Keywords: Aflibercept; Anti-VEGF; Bestcorrected visual acuity; Brolucizumab; Diabetic macular oedema; Diabetic retinopathy; Network meta-analysis; Ranibizumab; Retinal thickness; Visual impairment
Key Summary Points
Diabetic macular oedema (DMO) leads to progressive retinal dysfunction and if left untreated, irreversible vision loss. The disease affects 5.47% of patients with diabetes, globally.
Across key clinical guidelines, antivascular endothelial growth factor (VEGF) therapies, administered via intravitreal (IVT) injection, are recommended as first line treatment for patients with visual impairment due to DMO. The efficacy and safety of the anti-VEGF brolucizumab for this indication has been investigated by two phase 3 randomised head-to-head studies versus aflibercept (KESTREL and KITE).

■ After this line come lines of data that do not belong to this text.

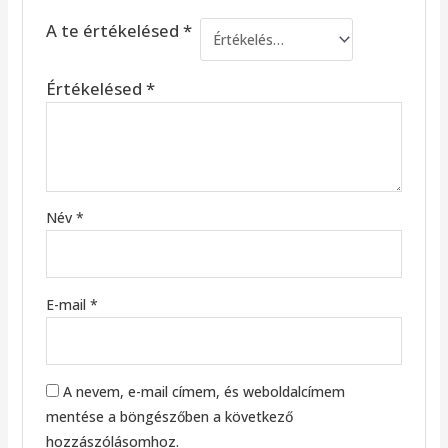
A te értékelésed
*
Értékelésed
*
Név
*
E-mail
*
A nevem, e-mail címem, és weboldalcímem
mentése a böngészőben a következő
hozzászólásomhoz.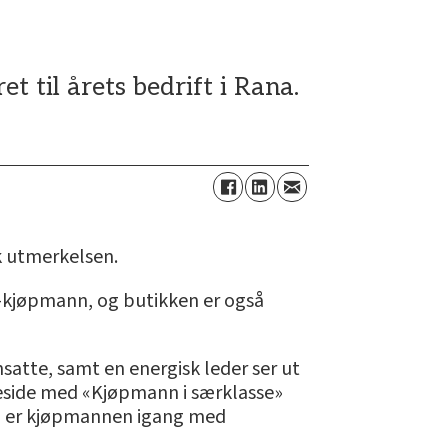
 til årets bedrift i Rana.
k utmerkelsen.
-kjøpmann, og butikken er også
nsatte, samt en energisk leder ser ut
rsteside med «Kjøpmann i særklasse»
 så er kjøpmannen igang med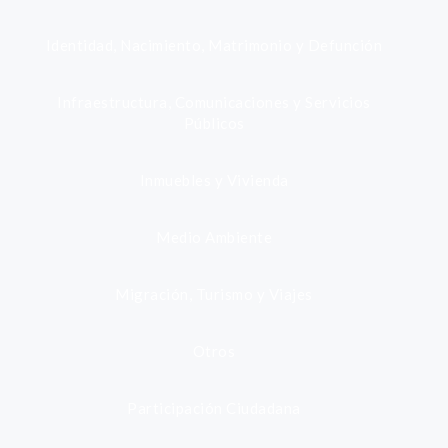
Identidad, Nacimiento, Matrimonio y Defunción
Infraestructura, Comunicaciones y Servicios
Públicos
Inmuebles y Vivienda
Medio Ambiente
Migración, Turismo y Viajes
Otros
Participación Ciudadana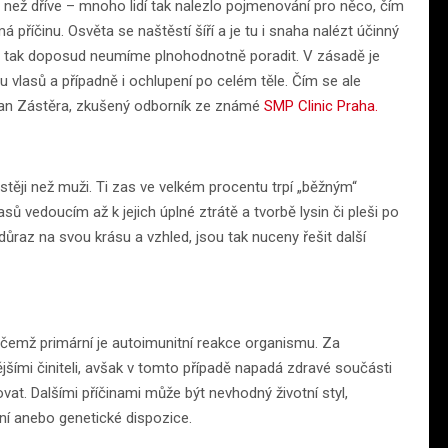
ež dříve – mnoho lidí tak nalezlo pojmenování pro něco, čím
á příčinu. Osvěta se naštěstí šíří a je tu i snaha nalézt účinný
 si tak doposud neumíme plnohodnotně poradit. V zásadě je
u vlasů a případně i ochlupení po celém těle. Čím se ale
Roman Zástěra, zkušený odborník ze známé
SMP Clinic Praha.
stěji než muži. Ti zas ve velkém procentu trpí „běžným“
 vedoucím až k jejich úplné ztrátě a tvorbě lysin či pleši po
důraz na svou krásu a vzhled, jsou tak nuceny řešit další
ičemž primární je autoimunitní reakce organismu. Za
jšími činiteli, avšak v tomto případě napadá zdravé součásti
ovat. Dalšími příčinami může být nevhodný životní styl,
í anebo genetické dispozice.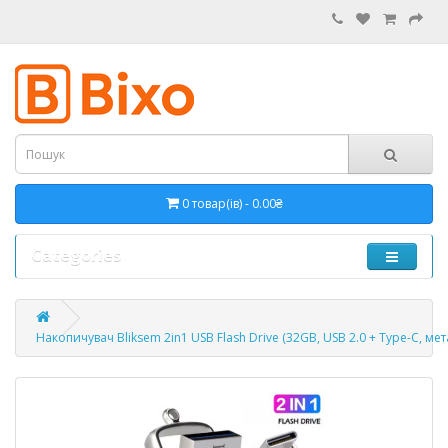
0 товар(ів) - 0.00₴
Categories
Накопичувач Bliksem 2in1 USB Flash Drive (32GB, USB 2.0 + Type-C, ме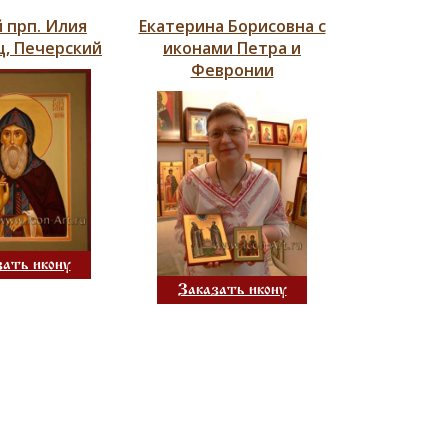
 прп. Илия
Екатерина Борисовна с
, Печерский
иконами Петра и
Февронии
зать икону
Заказать икону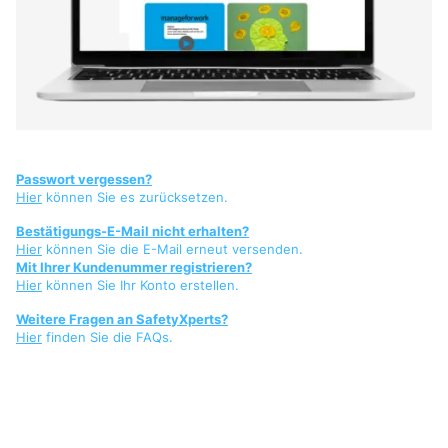
Passwort vergessen?
Hier
können Sie es zurücksetzen.
Bestätigungs-E-Mail nicht erhalten?
Hier
können Sie die E-Mail erneut versenden.
Mit Ihrer Kundenummer registrieren?
Hier
können Sie Ihr Konto erstellen.
Weitere Fragen an SafetyXperts?
Hier
finden Sie die FAQs.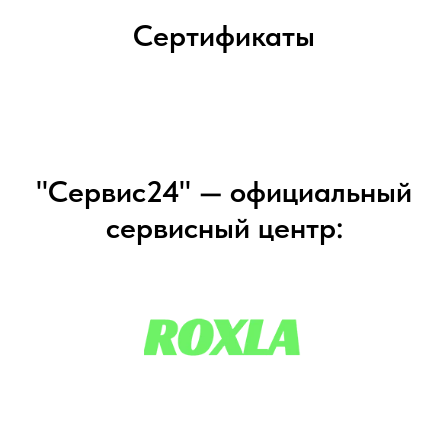
Заказать данную услугу Вы можете по телефону в контактах
или оставив заявку на сайте.
Отправить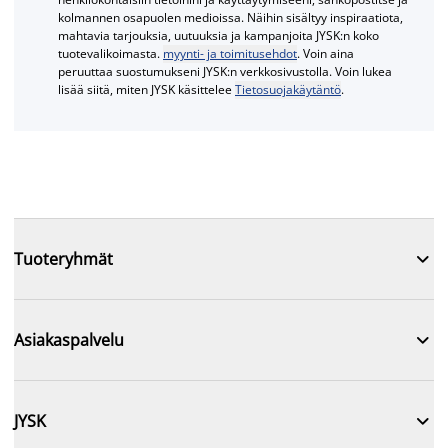
kolmannen osapuolen medioissa. Näihin sisältyy inspiraatiota,
mahtavia tarjouksia, uutuuksia ja kampanjoita JYSK:n koko
tuotevalikoimasta.
myynti- ja toimitusehdot
. Voin aina
peruuttaa suostumukseni JYSK:n verkkosivustolla. Voin lukea
lisää siitä, miten JYSK käsittelee
Tietosuojakäytäntö
.

Tuoteryhmät

Asiakaspalvelu

JYSK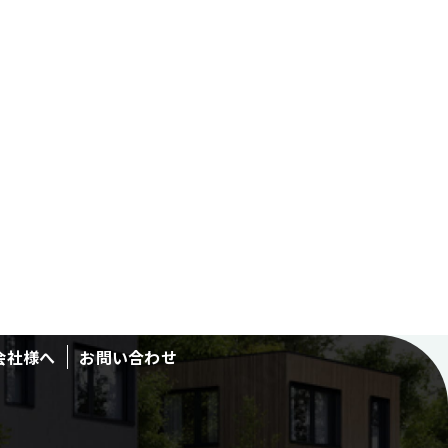
会社様へ
お問い合わせ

The main aim of this study was to compare the relative efficacy of brolucizumab 6 mg via network metaanalysis (NMA) based on a focused network of the most relevant available anti-VEGFs (aflibercept 2 mg, ranibizumab 0.5 mg) approved in a number of countries other than the USA, including the UK; the safety and tolerability of brolucizumab were also assessed.

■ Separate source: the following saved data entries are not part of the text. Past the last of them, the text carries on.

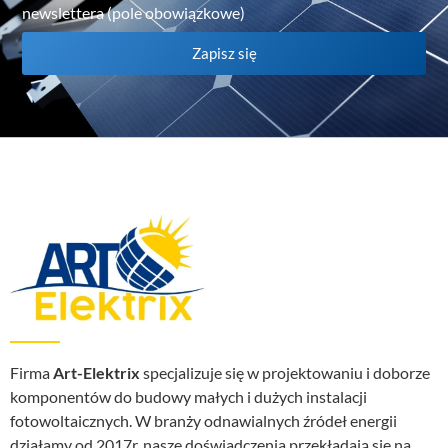
newslettera (pole obowiązkowe)
Zapisz się
Firma
Art-Elektrix
specjalizuje się w projektowaniu i doborze
komponentów do budowy małych i dużych instalacji
fotowoltaicznych. W branży odnawialnych źródeł energii
działamy od 2017r, nasze doświadczenia przekładają się na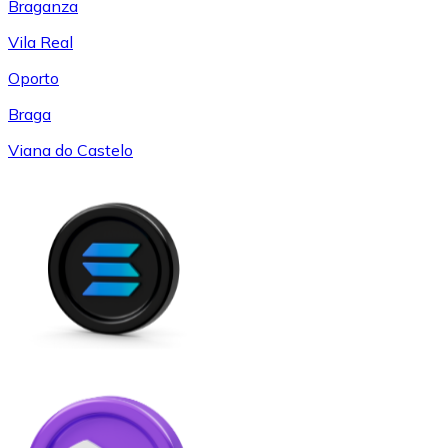
Braganza
Vila Real
Oporto
Braga
Viana do Castelo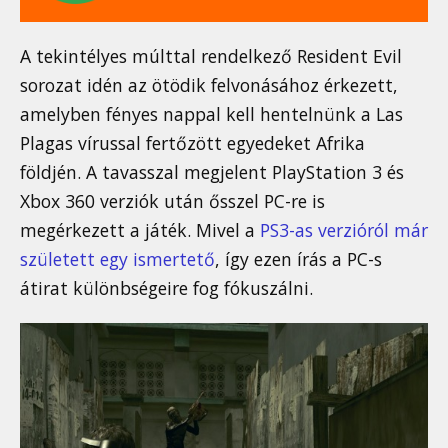
A tekintélyes múlttal rendelkező Resident Evil
sorozat idén az ötödik felvonásához érkezett,
amelyben fényes nappal kell hentelnünk a Las
Plagas vírussal fertőzött egyedeket Afrika
földjén. A tavasszal megjelent PlayStation 3 és
Xbox 360 verziók után ősszel PC-re is
megérkezett a játék. Mivel a
PS3-as verzióról már
született egy ismertető
, így ezen írás a PC-s
átirat különbségeire fog fókuszálni.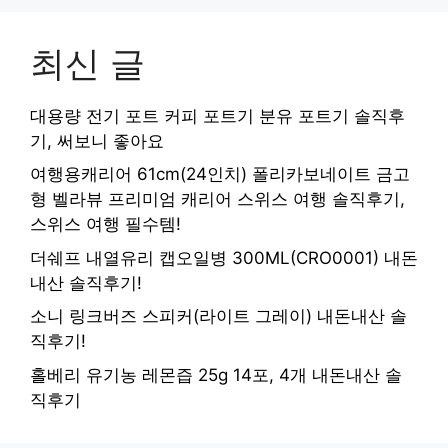
최신 글
대용량 전기 포트 커피 포트기 분유 포트기 솔직후
기, 써보니 좋아요
여행용캐리어 61cm(24인치) 폴리카보네이트 금고
형 벨라뷰 프리미엄 캐리어 스위스 여행 솔직후기,
스위스 여행 필수템!
더쉐프 내열유리 캡오일병 300ML(CRO0001) 내돈
내산 솔직후기!
소니 링크버즈 스피커(라이트 그레이) 내돈내산 솔
직후기!
홀베리 유기농 레몬즙 25g 14포, 4개 내돈내산 솔
직후기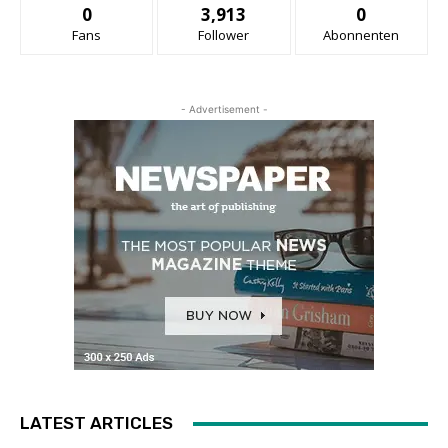
0
3,913
0
Fans
Follower
Abonnenten
- Advertisement -
LATEST ARTICLES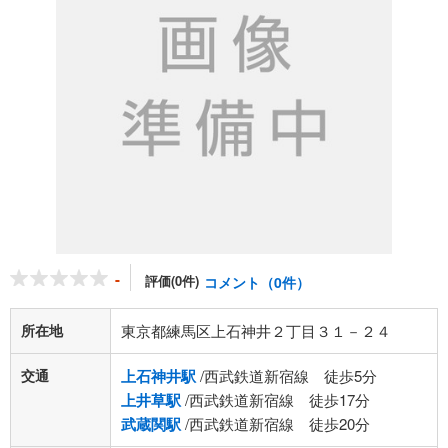
-
評価(0件)
コメント（0件）
所在地
東京都練馬区上石神井２丁目３１－２４
交通
上石神井駅
/西武鉄道新宿線 徒歩5分
上井草駅
/西武鉄道新宿線 徒歩17分
武蔵関駅
/西武鉄道新宿線 徒歩20分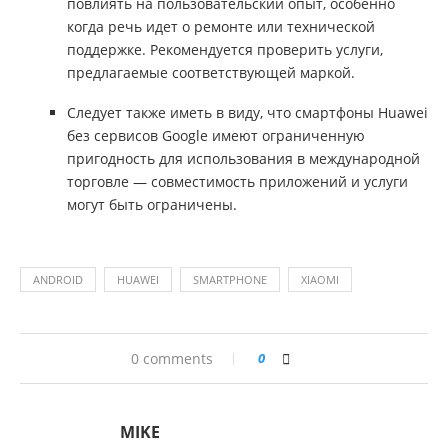
повлиять на пользовательский опыт, особенно
когда речь идет о ремонте или технической
поддержке. Рекомендуется проверить услуги,
предлагаемые соответствующей маркой.
Следует также иметь в виду, что смартфоны Huawei
без сервисов Google имеют ограниченную
пригодность для использования в международной
торговле — совместимость приложений и услуги
могут быть ограничены.
ANDROID
HUAWEI
SMARTPHONE
XIAOMI
0 comments
0
MIKE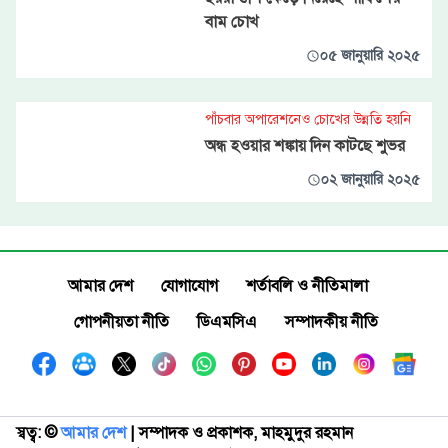
বাম চোখ
০৫ জানুয়ারি ২০২৫
পাঁচবার অপারেশনেও চোখের উন্নতি হয়নি
অন্ধ হওয়ার শঙ্কায় দিন কাটছে শুভর
০২ জানুয়ারি ২০২৫
আমার দেশ
যোগাযোগ
শর্তাবলি ও নীতিমালা
গোপনীয়তা নীতি
ডিএমসিএ
সম্পাদকীয় নীতি
স্বত্ব: ©️
আমার দেশ
| সম্পাদক ও প্রকাশক, মাহমুদুর রহমান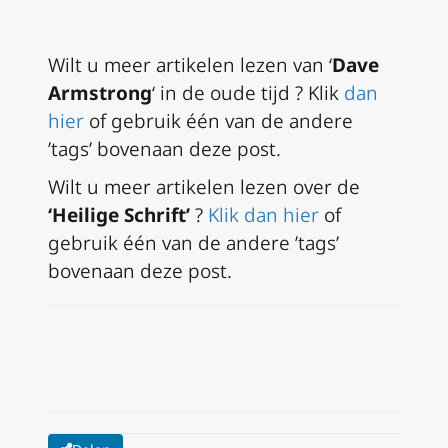
Wilt u meer artikelen lezen van ‘
Dave
Armstrong
‘ in de oude tijd ? Klik
dan
hier
of gebruik één van de andere
’tags’ bovenaan deze post.
Wilt u meer artikelen lezen over de
‘Heilige Schrift’
?
Klik dan hier
of
gebruik één van de andere ’tags’
bovenaan deze post.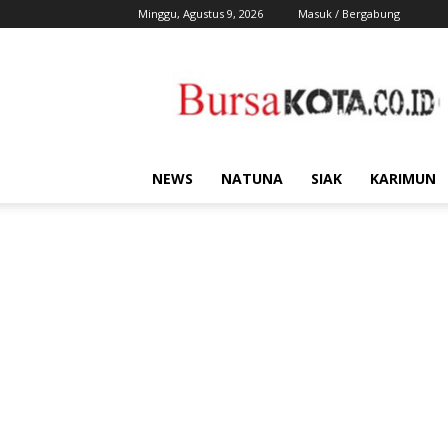
Minggu, Agustus 9, 2026
Masuk / Bergabung
Bursa
Kota
NEWS
NATUNA
SIAK
KARIMUN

Brolucizumab 6 mg showed similar efficacy for key visual and anatomic outcomes including best-corrected visual acuity, diabetic retinopathy severity, and retinal thickness outcomes versus the relevant anti-VEGFs. Brolucizumab 6 mg showed an overall favourable benefit/risk \ profile with comparable rates of discontinuation and serious and overall adverse events to the other anti-VEGFs, except for ocular inflammatory and occlusive events.
This is the first analysis assessing the efficacy and safety of brolucizumab 6 mg for the treatment of patients with visual impairment due to DMO using this focused network of comparators.